I hadn’t quite gotten over the horrible cold this weekend, and have had to spend most of my time looking after children. So today’s post will be a short one. I’m looking at a very basic data compression technique frequently used in many older micro-computers of the 80′s to store level information and graphics for games.
The technique is called Run-length encoding (often called RLE), it takes advantage of repetition in data to reduce the storage requirement. It used to be a common compression technique for encoding graphics, but can be used effectively to encode level data or anything that has repeating data in it. The GIF image format is a well known example that uses the technique.
The encoding algorithm is very simple, you simply encode runs of data (repeated identical data) as the number of repetitions and a copy of the data. So if you had data that looked like this aaaaabbbbcaaa it could be encoded as a5b4c1a3. The trouble with this scheme is the worst case scenario (different data every byte) can actually increase the file size significantly, in some cases resulting in a larger file than uncompressed. You can avoid this scenario by encoding the start of a run as repeated characters with single characters representing themselves. This results in the previous data being encoded as aa5bb4caa3 which goes to show that even that technique has its downside.
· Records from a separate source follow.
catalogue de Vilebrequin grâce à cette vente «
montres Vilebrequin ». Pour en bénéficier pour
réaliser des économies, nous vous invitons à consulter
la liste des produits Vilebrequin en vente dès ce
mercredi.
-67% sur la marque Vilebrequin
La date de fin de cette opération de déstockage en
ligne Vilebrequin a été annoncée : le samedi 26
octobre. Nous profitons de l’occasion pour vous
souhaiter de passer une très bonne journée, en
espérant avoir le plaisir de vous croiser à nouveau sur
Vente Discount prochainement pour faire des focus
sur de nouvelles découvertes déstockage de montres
I wrote up a quick implementation in pascal as an example and used it to compress some data files from my DOS platform game, Bob’s Fury. The first two data files I tried were the graphics data files which you can see compressed quite well, this is because there are many long runs of the same colour pixels. The third data file takes it to the extreme, it is a level data file that is pretty much one big long run of empty spaces, it compresses to an impressively small size. The fourth data file is normal level data (albeit a much larger level), it is much like the graphics data in that there are many runs, but it has some data at the end which does not compress well resulting in a worse ratio. The last file in the table is actually an ASCII map file detailing the contents of the executable for the game, it is useful in determining where errors are in the code, but this clearly shows that ASCII data is unsuitable for this compression technique, it resulted in a much larger file!